Requirement: Copy out each line of the data below in which "élections" appears.

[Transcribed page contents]
▶
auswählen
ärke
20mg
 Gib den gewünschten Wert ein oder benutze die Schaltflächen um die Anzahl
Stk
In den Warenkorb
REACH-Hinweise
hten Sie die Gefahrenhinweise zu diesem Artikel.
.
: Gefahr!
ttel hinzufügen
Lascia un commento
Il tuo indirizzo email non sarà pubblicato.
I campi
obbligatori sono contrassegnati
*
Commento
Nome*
◀
▶
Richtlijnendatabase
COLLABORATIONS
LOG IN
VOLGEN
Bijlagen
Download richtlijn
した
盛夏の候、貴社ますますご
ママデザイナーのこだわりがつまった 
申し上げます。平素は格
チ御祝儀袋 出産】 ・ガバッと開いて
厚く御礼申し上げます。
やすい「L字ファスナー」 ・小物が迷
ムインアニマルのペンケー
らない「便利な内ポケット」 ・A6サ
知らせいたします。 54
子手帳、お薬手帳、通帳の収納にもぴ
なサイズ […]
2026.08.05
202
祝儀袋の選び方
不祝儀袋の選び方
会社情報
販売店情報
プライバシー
◀
▶
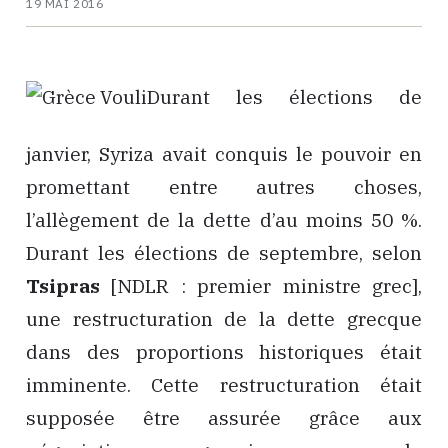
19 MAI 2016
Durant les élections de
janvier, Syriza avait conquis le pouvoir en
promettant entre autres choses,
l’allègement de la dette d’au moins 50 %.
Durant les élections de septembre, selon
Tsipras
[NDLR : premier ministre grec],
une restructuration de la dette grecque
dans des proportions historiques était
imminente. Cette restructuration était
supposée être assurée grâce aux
◀
The completed task:
Durant les élections de
Durant les élections de septembre, selon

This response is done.